Accurate prediction of liquid holdup associated with multiphase flow is a critical element in the design and operation of modern production systems. This prediction is made difficult by the complexity of the distribution of the phases and the wide range of fluid properties encountered in production operations. Consequently, the performance of existing correlations is often inadequate in terms of desired accuracy and range of application. This investigation focuses on the development of a neural network model, a relatively new approach that has been successfully applied to a variety of complex engineering problems. Data from five independent studies were used to develop a neural network for predicting liquid holdup in two-phase horizontal flow. A detailed comparison with existing empirical correlations and mechanistic models reveals that the neural network model shows an improvement in overall accuracy and performs more consistently across the range of liquid holdup and flow patterns.
Introduction
Two-phase flow of gas and liquid in pipes is a near universal occurrence in the petroleum industry. Advancements in subsea completion and multiphase pumping and metering technology have extended multiphase flow over relatively long distances to centralized gathering and separation systems. These developments are becoming increasingly common, especially in remote and hostile locations such as the deepwater Gulf of Mexico. In such cases upfront capital costs are reduced through the consolidation of surface facilities while minimizing flaring and environmental impacts.

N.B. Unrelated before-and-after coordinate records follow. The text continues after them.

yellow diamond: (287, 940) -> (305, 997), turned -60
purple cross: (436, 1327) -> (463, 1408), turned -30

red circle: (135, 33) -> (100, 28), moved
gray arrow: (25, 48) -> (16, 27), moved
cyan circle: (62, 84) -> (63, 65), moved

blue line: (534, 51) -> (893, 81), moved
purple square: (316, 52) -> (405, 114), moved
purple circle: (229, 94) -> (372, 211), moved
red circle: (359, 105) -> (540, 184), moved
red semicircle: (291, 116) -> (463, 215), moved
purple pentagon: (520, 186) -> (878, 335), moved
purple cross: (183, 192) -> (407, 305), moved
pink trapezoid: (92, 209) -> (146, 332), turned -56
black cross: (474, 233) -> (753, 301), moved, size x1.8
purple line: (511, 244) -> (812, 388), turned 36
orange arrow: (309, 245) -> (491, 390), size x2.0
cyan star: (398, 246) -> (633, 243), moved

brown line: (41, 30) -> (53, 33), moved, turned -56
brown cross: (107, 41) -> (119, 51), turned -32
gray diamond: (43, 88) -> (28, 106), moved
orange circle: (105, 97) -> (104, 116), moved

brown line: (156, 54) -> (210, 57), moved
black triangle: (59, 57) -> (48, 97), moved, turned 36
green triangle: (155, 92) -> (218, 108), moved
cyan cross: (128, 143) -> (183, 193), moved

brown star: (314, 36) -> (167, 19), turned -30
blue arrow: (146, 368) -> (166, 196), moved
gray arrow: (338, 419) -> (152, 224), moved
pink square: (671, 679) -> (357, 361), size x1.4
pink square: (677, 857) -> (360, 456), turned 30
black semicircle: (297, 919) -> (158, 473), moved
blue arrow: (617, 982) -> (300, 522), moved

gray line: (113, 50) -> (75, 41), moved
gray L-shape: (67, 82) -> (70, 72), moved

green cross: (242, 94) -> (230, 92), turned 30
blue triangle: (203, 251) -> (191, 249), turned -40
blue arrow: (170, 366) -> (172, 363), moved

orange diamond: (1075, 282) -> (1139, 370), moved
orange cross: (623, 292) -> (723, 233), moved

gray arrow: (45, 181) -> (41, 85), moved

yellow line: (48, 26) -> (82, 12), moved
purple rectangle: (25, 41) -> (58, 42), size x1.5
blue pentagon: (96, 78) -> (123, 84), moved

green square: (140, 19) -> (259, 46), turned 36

The design of multiphase production systems requires an accurate estimation of pressure loss.1,2 Liquid holdup, defined as the in-situ liquid volume fraction, is generally the most important parameter in calculating pressure loss. Liquid holdup is also necessary to predict the occurrence of hydrate formation and wax deposition, and to estimate the liquid volume during pigging operations for sizing slug catchers.
While pressure losses in single-phase flow in pipes have for a long time been accurately modeled with familiar expressions such as the Bernoulli equation and the Navier-Stokes equations, accurate predictions of pressure loss in two-phase flow has remained somewhat elusive because of added complexities. The lower density and viscosity of the gas phase causes it to flow at a higher velocity relative to the liquid phase, a characteristic known as slippage. Consequently, the associated frictional pressure losses result from shear stresses encountered at the gas-liquid interface as well as along the pipe wall. Additionally, the highly compressible gas phase will expand as the pressure changes along the flow path.
Further complicating matters is the variety of physical distributions among the phases. This has led to the common practice of characterizing multiphase flow with flow patterns (Fig. 1). The prevailing flow pattern for a specific set of conditions depends on the relative magnitude of the forces acting on the fluids. Buoyancy, turbulence, inertia, and surface tension forces are greatly affected by the relative flow rates, viscosities, and densities of the fluids as well as the pipe diameter and inclination angle. The complex dynamics of the flow pattern govern effects of slippage and therefore variations liquid holdup and pressure gradient.